DOD SBIR 24.1 BAA

Active
No
Status
Closed
Release Date
November 29th, 2023
Open Date
January 3rd, 2024
Due Date(s)
February 21st, 2024
Close Date
February 21st, 2024
Topic No.
DHA241-D002

Topic

Wireless, Wearable Personal Metabolic Sensor

Agency

Department of DefenseN/A

Program

Type: SBIRPhase: BOTHYear: 2024

Summary

The Department of Defense (DOD) is seeking proposals for a wireless, wearable personal metabolic sensor. The sensor should accurately measure oxygen consumption (VO2) and carbon dioxide production (VCO2) and provide immediate feedback to improve fitness, refueling practices, body composition, and readiness. The sensor should be low-cost, lightweight (<300g), and capable of on-demand measurements. It should also have a battery life of at least 14 hours and an error rate of <10% for VO2 and VCO2 measurements. The Phase I of the project requires a proof-of-concept prototype, while Phase II involves the development of two prototypes for field use. The technology has potential applications in military training, wellness centers, and commercial fitness facilities. The deadline for proposals is February 21, 2024. For more information, visit the solicitation link.

Description

OUSD (R&E) CRITICAL TECHNOLOGY AREA(S): Military Operational Medicine

 

OBJECTIVE: This topic is intended for technology proven ready to move directly into Phase II and is accepting Direct to Phase II proposals only. A low-cost sensor that accurately measures oxygen consumption (VO2) and carbon dioxide production (VCO2) and provides immediate feedback that Service Members can use to improve fitness, refueling practices, body composition and readiness. If fielded, may require additional security measures. Designs that limit connectivity to Bluetooth (BT) are discouraged.

 

DESCRIPTION: The wide prevalence of metabolic dysfunction, emanating from low physical fitness, low physical activity, and obesity, is a public health concern and a national security issue across all service branches and phases of a military career, including recruitment, retention, training, deployment, and retirement from service [1,2].  The military needs new ways to optimize metabolic health of the nondeployed force and ensure sufficient and consistent warfighter fitness levels.

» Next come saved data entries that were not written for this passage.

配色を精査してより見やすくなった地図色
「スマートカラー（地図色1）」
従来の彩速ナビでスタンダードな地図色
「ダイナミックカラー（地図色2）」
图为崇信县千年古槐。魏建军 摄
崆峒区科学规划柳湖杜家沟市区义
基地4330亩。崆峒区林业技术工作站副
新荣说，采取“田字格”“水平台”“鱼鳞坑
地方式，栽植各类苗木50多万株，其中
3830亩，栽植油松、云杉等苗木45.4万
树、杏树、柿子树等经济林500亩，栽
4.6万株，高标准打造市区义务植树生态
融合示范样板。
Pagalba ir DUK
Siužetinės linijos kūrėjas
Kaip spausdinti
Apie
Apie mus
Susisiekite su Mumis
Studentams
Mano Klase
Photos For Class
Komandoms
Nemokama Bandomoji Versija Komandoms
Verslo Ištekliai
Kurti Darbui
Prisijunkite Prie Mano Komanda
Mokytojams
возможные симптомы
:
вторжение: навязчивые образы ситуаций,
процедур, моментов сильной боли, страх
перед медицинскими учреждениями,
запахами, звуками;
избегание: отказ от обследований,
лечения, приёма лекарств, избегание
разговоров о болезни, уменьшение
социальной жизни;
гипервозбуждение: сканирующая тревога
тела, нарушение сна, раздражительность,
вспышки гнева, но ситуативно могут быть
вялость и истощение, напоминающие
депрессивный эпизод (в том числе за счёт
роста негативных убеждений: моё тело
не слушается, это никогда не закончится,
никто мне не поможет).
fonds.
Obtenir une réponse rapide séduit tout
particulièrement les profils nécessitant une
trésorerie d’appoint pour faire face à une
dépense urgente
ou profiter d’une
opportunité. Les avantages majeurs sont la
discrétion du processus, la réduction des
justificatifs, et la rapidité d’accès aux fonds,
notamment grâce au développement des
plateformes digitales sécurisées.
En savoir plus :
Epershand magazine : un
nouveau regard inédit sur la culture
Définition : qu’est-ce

Athletes tailor their daily diet and physical activity routines to optimize metabolic health, body composition and physical performance [3]. Service members could do likewise, guided by actionable information provided by a personal non-invasive metabolic measurement and tracking device. Such a device would use a classic technique known as indirect calorimetry where volumetric rates of oxygen consumption (VO2) and carbon dioxide production (VCO2) are measured, and metabolic energy expenditure and metabolic fuel selection (fats versus carbohydrates) determined.    

 

Providing service members with and easy-to-use device, capable of on-demand measurements of respiratory gas exchange and determination of energy expenditure and metabolic fuel mix, would enable individuals, small military units, and the groups that support them, to design and implement personalized diet and exercise regimens.  This individualized metabolic feedback would directly support at-risk military personnel who need to meet professional standards for body composition and physical fitness and avoid the consequences of failure which can extend to separation from service. 

 

Existing wearable systems capable of respiratory gas exchange measurements outside of a laboratory are (a) too large, heavy (~1kg), and challenging to operate, and too expensive for routine day-to-day use by large groups of minimally trained individuals, or (b) are small and simple to use but inaccurate and/or have limited capabilities (e.g., only measure VO2, only make resting measurements).  However, new research and improvements in O2 and CO2 sensor technology suggest a compact, accurate, simple-to-use, cost-effective and scalable metabolic measurement device for use by individuals is achievable.

 

PHASE I: This topic is accepting Direct to Phase II (DPII) proposals ONLY. Therefore, the offeror must provide documentation to substantiate that the scientific and technical merit and feasibility described above and in Phase I has been met and describes the potential commercial applications.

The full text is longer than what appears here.